One place to start a presentation on Audubon’s brown pelican might be, for the sake of contrast, to recognize the bird’s participation in at least one non-scientific tradition in the last several hundred years. We could look at the alchemists, for example, for whom the pelican represented, according to Johannes Fabricius’ book Alchemy, a “transition from Paradise to earth, or from spiritual to bodily existence [which] is represented by the ‘inexhaustible’ well of the pelican’s neck” (Fabricius 160). This pelican image is much different from Audubon’s—depicting an animal that in times of need tears the flesh from its own chest to feed its young with its own blood.
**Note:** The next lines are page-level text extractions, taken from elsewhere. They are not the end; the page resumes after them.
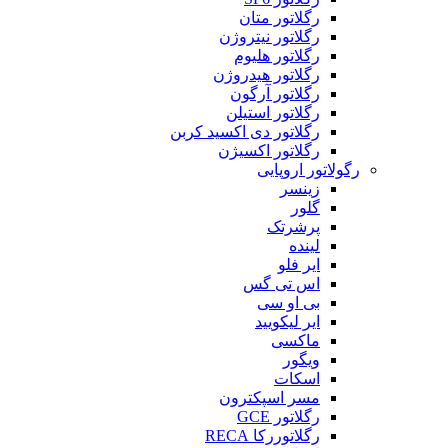
رگلاتور متان
رگلاتور نیتروژن
رگلاتور هلیوم
رگلاتور هیدروژن
رگلاتور آرگون
رگلاتور استیلن
رگلاتور دی اکسید کربن
رگلاتور اکسیژن
رگولاتور اروپایی
زینسر
گلور
پرشرتک
لینده
ایر فلو
اس تی گس
بی او سی
ایر لیکویید
ماکسی
ویگور
اسکات
مسر اسپکترون
رگلاتور GCE
رگلاتوررکا RECA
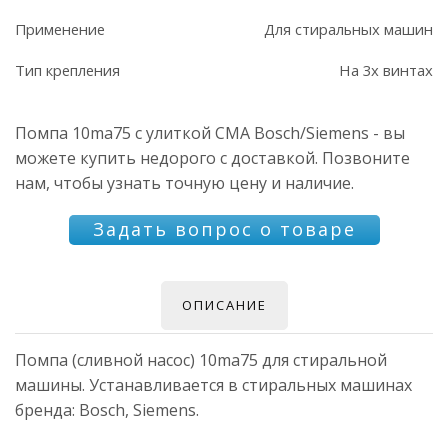
Применение
Для стиральных машин
Тип крепления
На 3х винтах
Помпа 10ma75 с улиткой СМА Bosch/Siemens - вы
можете купить недорого с доставкой. Позвоните
нам, чтобы узнать точную цену и наличие.
Задать вопрос о товаре
ОПИСАНИЕ
Помпа (сливной насос) 10ma75 для стиральной
машины. Устанавливается в стиральных машинах
бренда: Bosch, Siemens.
This pelican has been taken as a Christ trope, shedding blood to save mankind, which I mention, because I think Audubon, too, recognizes this tradition. We can see this, I think, for example, in the episodes on 452-3 in which the pelicans allow the gulls to take its fish willingly out of their mouths, and, he says they “did not manifest the least anger towards the gulls”—which seems like a very Christian thing of a pelican to do. He juxtaposes this image of charity with one of wrath in which the Frigate Pelican and the Brown pelican fight: “It is said that the Frigate Pelican or Man-of-war Bird, forces the brown Pelican to disgorge its food, but of this I never saw an instance; nor do I believe it to be the case, considering the great strength and bill of the Pelican compared with those of the other bird.”
Here’s the frigate pelican. I only have these in black and white, but there’s not much color to this. I know I haven’t talked about the image of the brown pelican yet, but look here at the angles of the frigate, the downward motion of his flight, and his open beak—very aggressive position, as if he’s diving for prey. For me, this invokes a war in heaven kind of scene, the frigate versus the brown pelican.
Perhaps as a bit of a digression, the pelican is mentioned in Psalms 102, though I haven’t quite figured out the significance to Audubon’s bird biography, which echoes the pelican-owl pairing in the psalm on page 453. The psalm, verses 6-7, read, “I am like a pelican of the wilderness: / I am like an owl of the desert. / I watch, and am as a sparrow alone upon the housetop….” A tenuous connection, maybe, but maybe not. Also, Thomas Aquinas at one point refers to Jesus as a pelican: "Pelican of mercy, Jesu, Lord and God, cleanse me, wretched sinner, in thy precious Blood; Blood, whereof one drop for humankind outpoured, might from all transgression have the world restored." This is a link to Psalm 102, if you want to read it in its entirety (http://www.bartleby.com/108/19/102.html).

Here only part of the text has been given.